Но даже и эта прибрежная людская кайма прорежена так, что как-то нам пришлось полдня ехать по цивилизованному штату Мэн, ни разу не встретив жилья. Из людей попадалась только обслуга заправочных станций. К вечеру мы обнаружили придорожное заведение — одновременно лавка, бар и гостиница из двух номеров. Остановившись на ночь, мы сообщили, что из Нью-Йорка, и ответили на стандартный вопрос — на каком языке разговариваем между собой. Хозяева поахали, спросили, сколько продержится Горбачев, а потом сказали, что в позапрошлом году у них ночевал «один из ваших». Мы удивились: «Русский?» — «Да нет, — отвечали хозяева, — один из Нью-Йорка».
Усадьба нашего приятеля Андрея, где мы встречали Новый год, еще ближе к Нью-Йорку, чем тот дремучий постоялый двор: всего два с половиной часа на машине. Но трудно себе представить более тихое, уединенное и дикое место. Цивилизация присутствует: унитазы в усадьбе точно такие же, как на Пятой авеню. Но здесь начисто исчезают всякие представления о том, что где- то есть город, Америка, другие люди вообще. Ничего этого нет. Есть плавный склон, обрамленный огромными елями, крутой спуск к реке, поднимающийся вертикально вверх другой берег Делавера. Взгляду уютно в этом ландшафте. Простор здесь не бескраен, но достаточен. Глаз, упирающийся в покрытую лесом стену, волей-неволей возвращается к более близким предметам. Эта вынужденная пристальность придает некую конкретность окружению. Зрачок и мысль не уходят в никуда, как это случается на море или в степи, и это располагает скорее к сосредоточенности, чем к мечтательности. Как писал поэт Уильям Каупер:
(Возможно, в плоскости рельефа — разгадка исторической судьбы русского народа. Какие уж там права, если взор ничего измерить не в состоянии.)
К усадьбе через лес ведет длинная немощеная дорога. Мы уже лет десять не видали проселочных дорог. Да еще таких, через которые непрерывно скачут косули, еноты и специфически американские звери — скунсы. Косули подходят к самому дому. Им нет дела до того, что мы вытащили на террасу винчестер Андрея и собираемся исказить тишину стрельбой в цель.

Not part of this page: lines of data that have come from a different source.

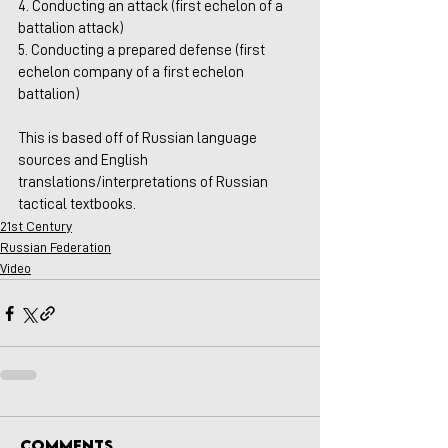
4. Conducting an attack (first echelon of a 
battalion attack)
5. Conducting a prepared defense (first 
echelon company of a first echelon 
battalion)
This is based off of Russian language 
sources and English 
translations/interpretations of Russian 
tactical textbooks.
21st Century
Russian Federation
Video
Comments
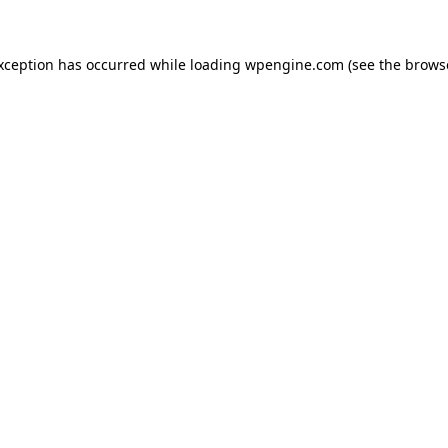
exception has occurred
while loading
wpengine.com
(see the brows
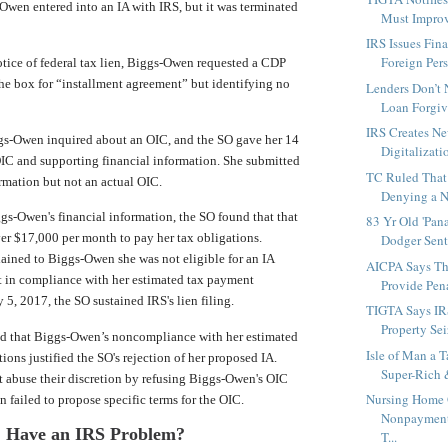
-Owen entered into an IA with IRS, but it was terminated
Must Improve
IRS Issues Fin
Foreign Perso
tice of federal tax lien, Biggs-Owen requested a CDP
he box for “installment agreement” but identifying no
Lenders Don’t
Loan Forgiv
IRS Creates Ne
ggs-Owen inquired about an OIC, and the SO gave her 14
Digitalizati
IC and supporting financial information. She submitted
TC Ruled That 
rmation but not an actual OIC.
Denying a N
gs-Owen's financial information, the SO found that that
83 Yr Old 'Pan
r $17,000 per month to pay her tax obligations.
Dodger Sent
lained to Biggs-Owen she was not eligible for an IA
AICPA Says T
t in compliance with her estimated tax payment
Provide Pena
 5, 2017, the SO sustained IRS's lien filing.
TIGTA Says IR
Property Sei
d that Biggs-Owen’s noncompliance with her estimated
Isle of Man a T
ions justified the SO's rejection of her proposed IA.
Super-Rich 
t abuse their discretion by refusing Biggs-Owen's OIC
Nursing Home O
failed to propose specific terms for the OIC.
Nonpayment
Have an IRS Problem?
T...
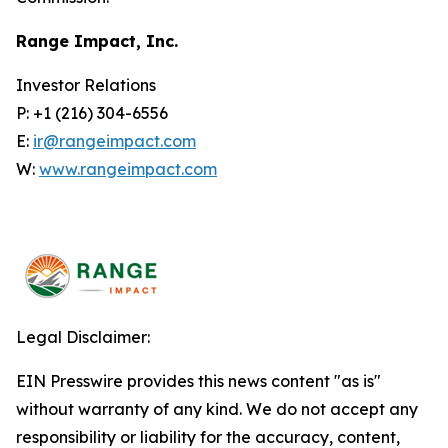
Range Impact, Inc.
Investor Relations
P: +1 (216) 304-6556
E:
ir@rangeimpact.com
W:
www.rangeimpact.com
Legal Disclaimer:
EIN Presswire provides this news content "as is"
without warranty of any kind. We do not accept any
responsibility or liability for the accuracy, content,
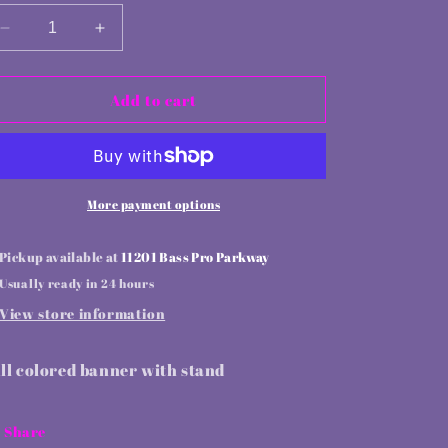
Decrease
Increase
quantity
quantity
for
for
Retractable
Retractable
Add to cart
banner
banner
stand
stand
More payment options
Pickup available at
11201 Bass Pro Parkway
Usually ready in 24 hours
View store information
ll colored banner with stand
Share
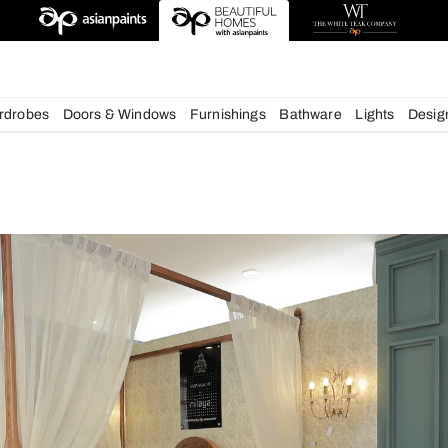
esigns
chens
Wardrobes
Doors & Windows
Furnishings
Bath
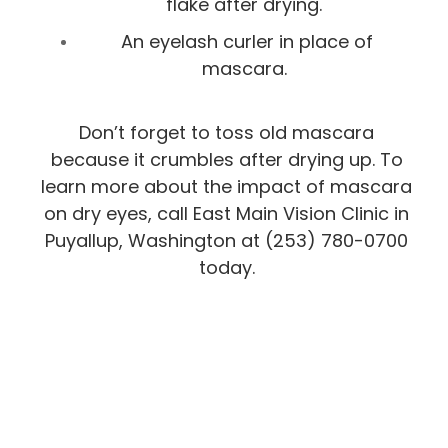
flake after drying.
An eyelash curler in place of
mascara.
Don’t forget to toss old mascara
because it crumbles after drying up. To
learn more about the impact of mascara
on dry eyes, call East Main Vision Clinic in
Puyallup, Washington at (253) 780-0700​​​​​​​
today.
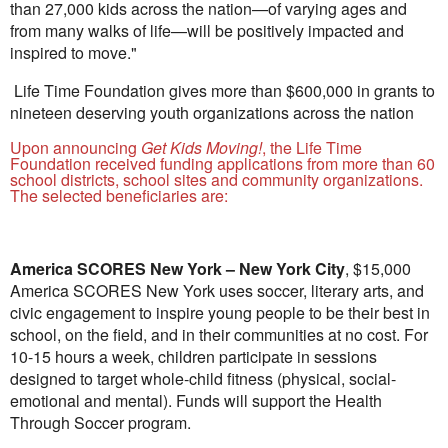
than 27,000 kids across the nation—of varying ages and
from many walks of life—will be positively impacted and
inspired to move."
Life Time Foundation gives more than $600,000 in grants to
nineteen deserving youth organizations across the nation
Upon announcing
Get Kids Moving!
, the Life Time
Foundation received funding applications from more than 60
school districts, school sites and community organizations.
The selected beneficiaries are:
America SCORES New York –
New York City
,
$15,000
America SCORES New York uses soccer, literary arts, and
civic engagement to inspire young people to be their best in
school, on the field, and in their communities at no cost. For
10-15 hours a week, children participate in sessions
designed to target whole-child fitness (physical, social-
emotional and mental). Funds will support the Health
Through Soccer program.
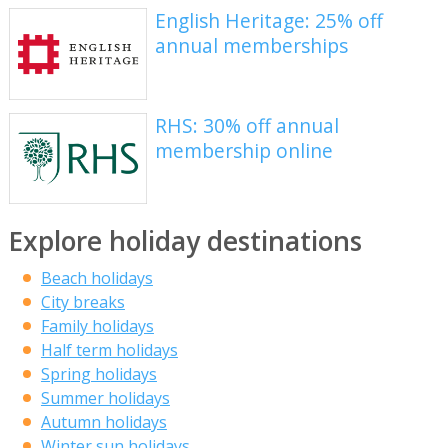
English Heritage: 25% off
annual memberships
RHS: 30% off annual
membership online
Explore holiday destinations
Beach holidays
City breaks
Family holidays
Half term holidays
Spring holidays
Summer holidays
Autumn holidays
Winter sun holidays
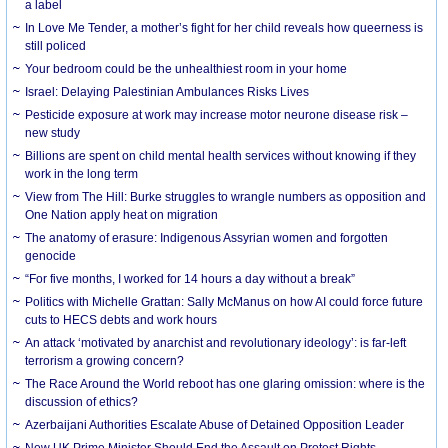
a label
In Love Me Tender, a mother’s fight for her child reveals how queerness is
still policed
Your bedroom could be the unhealthiest room in your home
Israel: Delaying Palestinian Ambulances Risks Lives
Pesticide exposure at work may increase motor neurone disease risk –
new study
Billions are spent on child mental health services without knowing if they
work in the long term
View from The Hill: Burke struggles to wrangle numbers as opposition and
One Nation apply heat on migration
The anatomy of erasure: Indigenous Assyrian women and forgotten
genocide
“For five months, I worked for 14 hours a day without a break”
Politics with Michelle Grattan: Sally McManus on how AI could force future
cuts to HECS debts and work hours
An attack ‘motivated by anarchist and revolutionary ideology’: is far-left
terrorism a growing concern?
The Race Around the World reboot has one glaring omission: where is the
discussion of ethics?
Azerbaijani Authorities Escalate Abuse of Detained Opposition Leader
New UK Prime Minister Should End the Assault on Protest Rights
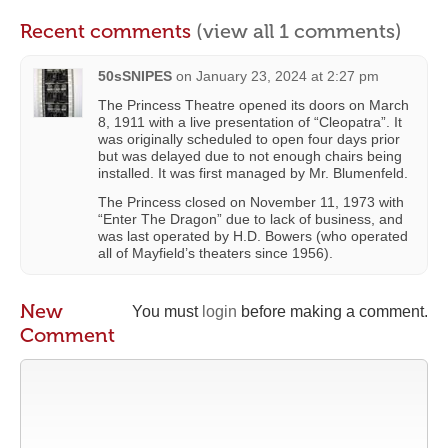
Recent comments
(view all 1 comments)
50sSNIPES
on
January 23, 2024 at 2:27 pm
The Princess Theatre opened its doors on March
8, 1911 with a live presentation of “Cleopatra”. It
was originally scheduled to open four days prior
but was delayed due to not enough chairs being
installed. It was first managed by Mr. Blumenfeld.
The Princess closed on November 11, 1973 with
“Enter The Dragon” due to lack of business, and
was last operated by H.D. Bowers (who operated
all of Mayfield’s theaters since 1956).
New
You must
login
before making a comment.
Comment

В косулю стрелять не хочется. Прежде всего непонятно — что с ней делать потом. Но вдруг, на короткий миг, возникает ощущение оружия, инстинкт охотника и преследователя. Появляется чужое, кажется, чувство, что можешь выстрелить и убить, и не только убить, но и освежевать и поджарить на сделанном самим вертеле. Это, надо полагать, нормально. Атавистические инстинкты — признак душевного здоровья, сигнал из глубин генной структуры о том, что ты еще существуешь как биологический вид. Но привет от первобытной орды быстро улетучивается, и мы прилежно палим в бесчувственную жестянку на березе.
Родовую память мы удовлетворяем рыбной ловлей — занятием вроде бы более невинным, но, если вдуматься, куда более жестоким. Удел попавшей на крючок рыбы — пытка и медленная смерть. Но человек рыбу не жалеет, потому что она непохожа на него: живущая в воде без рук и ног, совсем чужая.
Приезжая к Андрею летом, мы встаем вместе с ним в четыре часа утра и долго варим кукурузную кашу для карпа. Сами мы пьем пустой кофе, чтобы как следует проголодаться к завтраку, а каша пахнет так, что нас посещает желание заправить ее на молдавский манер мясной подливкой и помидорами и никуда не ходить. В холодильнике остужается что положено, и к завтраку можно достичь полного блаженства. Но нас ждет карп, как ждала Рыба старика Сантьяго, а Белый Кит — капитана Ахава.
Правда, карпа ловит неизменно Андрей. На нашу долю достаются мелкие костистые твари, годные только на первый заброс в уху. Но зато мы смотрим, как сходит туман, на метр покрывавший реку. Мы сидим па разных концах лодки и часами не разговариваем друг с другом, что довольно-таки странно для соавторов. Странность эта легко объяснима — в течение всего времени в голову приходит только одна мысль: за три часа ни одной мысли. Поникнув головой, сидишь посреди реки, сжимая удочку и неотрывно глядя на леску, и понимаешь, что эта нить толщиной в десятые доли миллиметра — единственное, что связывает тебя с природой. Ненадолго. Ненадолго потому, что уже завтра ты окажешься в своей квартире с двадцатью четырьмя электрическими приборами — от кофемолки утром до телевизора вечером, с компьютером, на экране которого ты будешь читать собственные жалобы на бессмысленную пунктирную жизнь.